This talk introduces the idea of machinic normativity by referring to the philosophical tradition of what Gilles Deleuze and Félix Guattari have called “technological vitalism.” I will show that this tradition includes not just Deleuze and Guattari, but also philosophers and physicians such as Georges Canguilhem and Kurt Goldstein. Crucial to this tradition is a biological perspective on “technique” in which it is understood as synonymous with the possibility of shaping one’s environment. Accordingly, our answer to the question concerning technology depends crucially on actualizing this perspective.
Henning Schmidgen is Professor of Media Studies at the Bauhaus University in Weimar, Germany. He studied psychology, philosophy and linguistics in Berlin and Paris. In 1996, he obtained his PhD in psychology at the Free University Berlin. From 1997 to 2011, he was postdoctoral researcher at the Max Planck Institute for the History of Science (Dept. Rheinberger) in Berlin. In 2011, he obtained the Habilitation in history of science and media studies. Between 2011 and 2014 he was professor of media aesthetics at the University of Regensburg.

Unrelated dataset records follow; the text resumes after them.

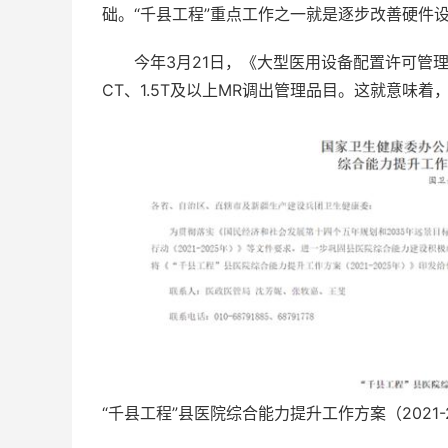
础。“千县工程”重点工作之一就是逐步改善硬件
今年3月21日，《大型医用设备配置许可管理
CT、1.5T及以上MR调出管理品目。这就意味
“千县工程”县医院综合能力提升工作方案（2021-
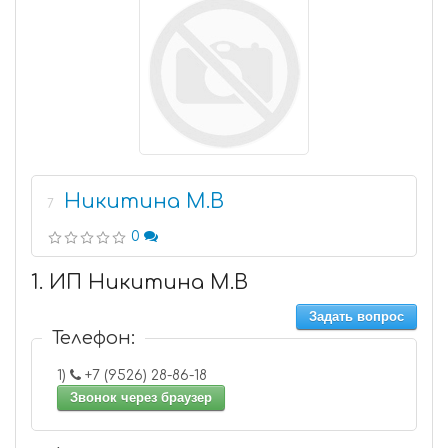
Никитина М.В
7
0
1. ИП Никитина М.В
Задать вопрос
Телефон:
1)
+7 (9526) 28-86-18
Звонок через браузер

Bridging the gap between media studies and the history of science, Schmidgen worked extensively on Guattari’s machines, Canguilhem’s concepts, and the problem of time in physiology, psychology, and psychoanalysis. His research is published by journals such as Isis, Configurations, and Grey Room. Among his recent books are The Helmholtz-Curves. Tracing Lost Time (2014), The Guattari Tapes (2019) and Horn, or The Counterside of Media (2022).
About the series
The Dialogues on Philosophy and Technology seminar series is initiated by the Cosmotechnics/Critical AI research project, supported by the City University of Hong Kong in collaboration with the Research Network for Philosophy and Technology. The series running from Fall/Spring 2021/22 features talks and workshops with leading scholars in the philosophy of technology and aims to address urgent questions on philosophy and technology today.
Upcoming events include seminars in 2022 with Andrew Feenberg (16 March), Luciana Parisi (20 April), and Carl Mitcham (25 May). Follow our Facebook Page or sign-up to our newsletter to stay up-to-date on upcoming events.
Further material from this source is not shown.